=== Begin Enclosure ===

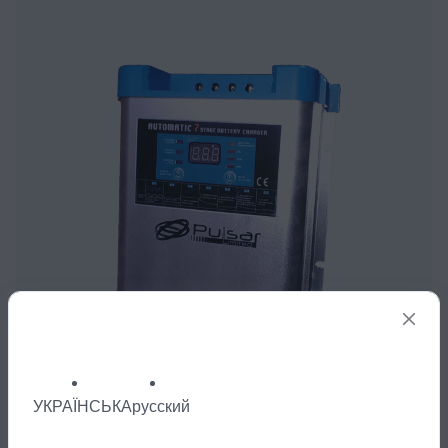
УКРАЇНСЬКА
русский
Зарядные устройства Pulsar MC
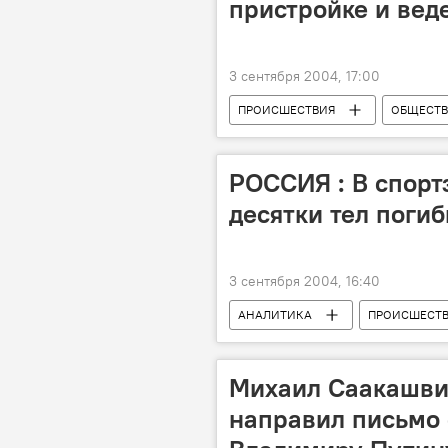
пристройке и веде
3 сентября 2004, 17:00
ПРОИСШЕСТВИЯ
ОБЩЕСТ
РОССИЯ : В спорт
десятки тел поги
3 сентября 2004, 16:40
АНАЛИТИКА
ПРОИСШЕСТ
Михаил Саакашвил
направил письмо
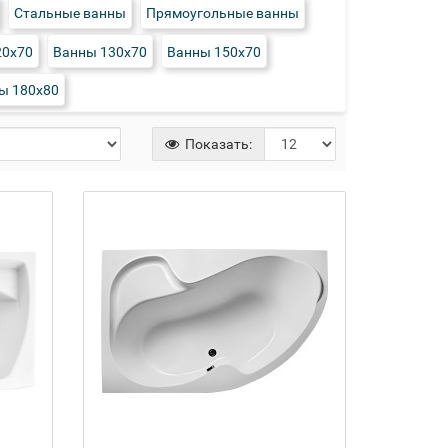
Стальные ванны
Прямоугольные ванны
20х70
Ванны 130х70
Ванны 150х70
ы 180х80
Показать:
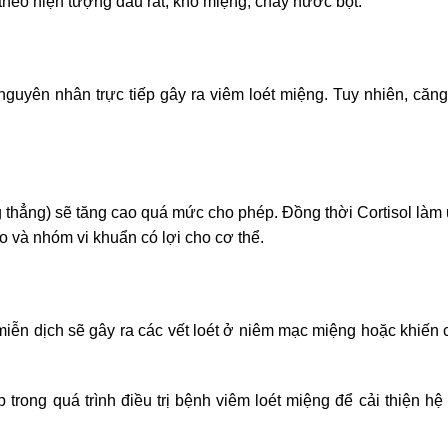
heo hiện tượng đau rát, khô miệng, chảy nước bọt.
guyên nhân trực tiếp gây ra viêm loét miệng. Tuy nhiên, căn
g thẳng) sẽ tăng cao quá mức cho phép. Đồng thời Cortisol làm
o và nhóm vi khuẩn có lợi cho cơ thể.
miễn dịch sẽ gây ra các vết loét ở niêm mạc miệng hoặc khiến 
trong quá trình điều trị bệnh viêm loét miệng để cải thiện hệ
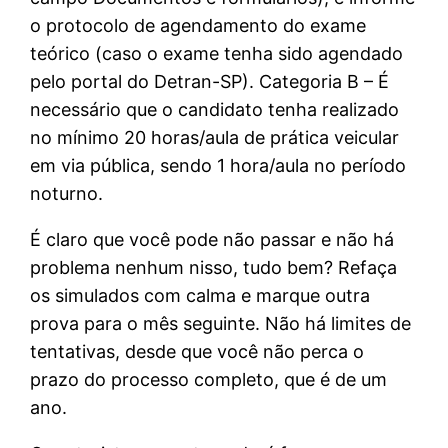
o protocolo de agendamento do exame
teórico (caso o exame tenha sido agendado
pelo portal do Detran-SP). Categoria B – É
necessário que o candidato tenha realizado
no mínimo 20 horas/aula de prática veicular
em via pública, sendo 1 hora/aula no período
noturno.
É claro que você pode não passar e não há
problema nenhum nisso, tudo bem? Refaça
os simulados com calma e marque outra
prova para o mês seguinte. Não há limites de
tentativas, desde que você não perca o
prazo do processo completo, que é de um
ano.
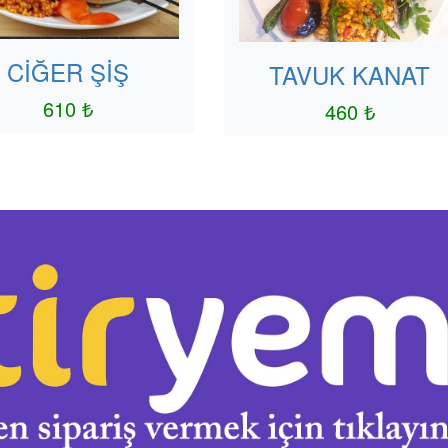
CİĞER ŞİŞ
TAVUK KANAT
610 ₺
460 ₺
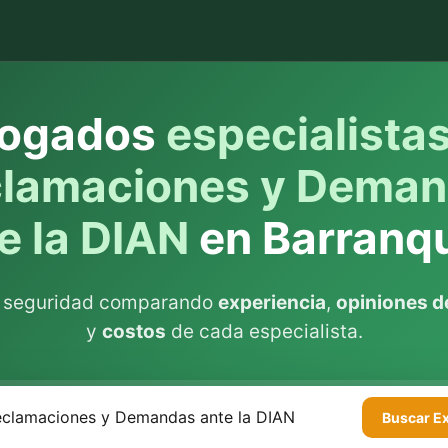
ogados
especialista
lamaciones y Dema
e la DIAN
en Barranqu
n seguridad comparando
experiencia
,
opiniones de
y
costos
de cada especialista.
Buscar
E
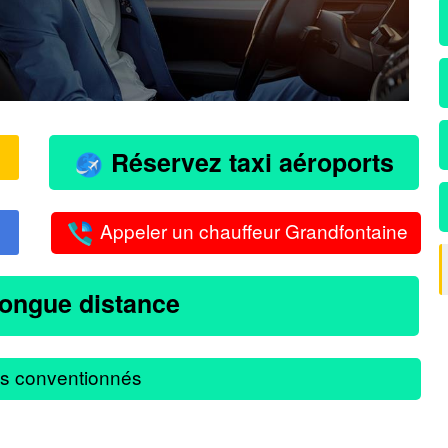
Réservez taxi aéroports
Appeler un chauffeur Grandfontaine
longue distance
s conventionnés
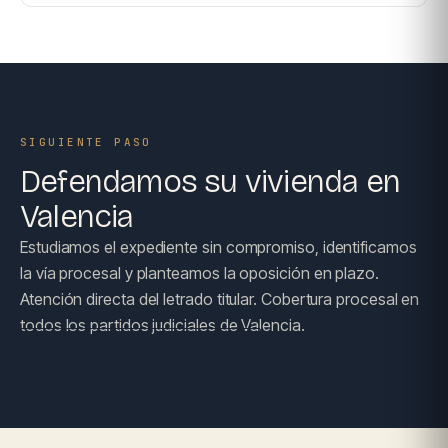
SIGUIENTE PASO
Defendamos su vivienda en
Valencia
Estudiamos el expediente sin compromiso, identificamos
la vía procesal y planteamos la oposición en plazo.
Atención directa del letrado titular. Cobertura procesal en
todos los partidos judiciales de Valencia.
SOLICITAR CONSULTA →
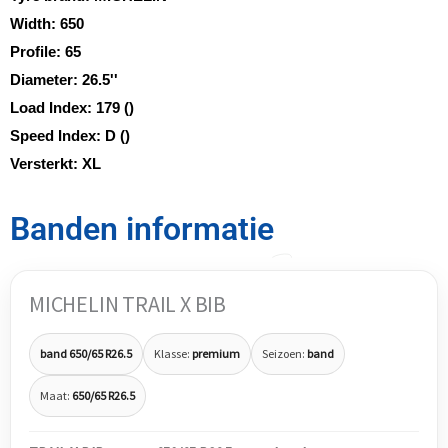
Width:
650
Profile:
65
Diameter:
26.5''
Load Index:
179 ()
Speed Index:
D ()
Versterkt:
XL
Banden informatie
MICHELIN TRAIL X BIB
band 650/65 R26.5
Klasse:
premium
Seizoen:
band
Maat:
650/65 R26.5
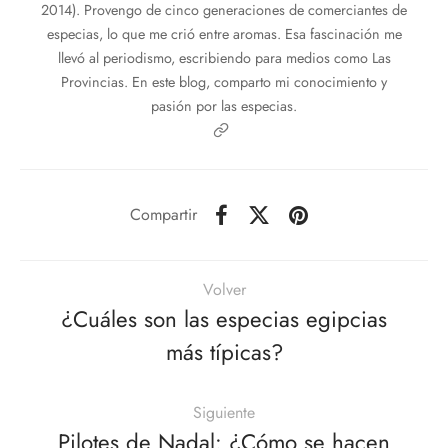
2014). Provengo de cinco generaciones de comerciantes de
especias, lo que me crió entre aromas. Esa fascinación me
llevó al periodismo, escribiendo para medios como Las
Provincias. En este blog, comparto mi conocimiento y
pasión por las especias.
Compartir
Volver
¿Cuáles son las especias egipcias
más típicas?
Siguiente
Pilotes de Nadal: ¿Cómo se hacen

=== End Enclosure ===

_Try it_. Each line from the first line of the records through the line containing "miễn dịch sẽ" must be reproduced exactly, with both ends included and all pictures omitted; nothing else belongs in the answer.

_Completed task_.
УКРАЇНСЬКА
русский
Зарядные устройства Pulsar MC
пристройке и веде
3 сентября 2004, 17:00
ПРОИСШЕСТВИЯ
ОБЩЕСТ
РОССИЯ : В спорт
десятки тел поги
3 сентября 2004, 16:40
АНАЛИТИКА
ПРОИСШЕСТ
Михаил Саакашвил
направил письмо
Стальные ванны
Прямоугольные ванны
20х70
Ванны 130х70
Ванны 150х70
ы 180х80
Показать:
heo hiện tượng đau rát, khô miệng, chảy nước bọt.
guyên nhân trực tiếp gây ra viêm loét miệng. Tuy nhiên, căn
g thẳng) sẽ tăng cao quá mức cho phép. Đồng thời Cortisol làm
o và nhóm vi khuẩn có lợi cho cơ thể.
miễn dịch sẽ gây ra các vết loét ở niêm mạc miệng hoặc khiến 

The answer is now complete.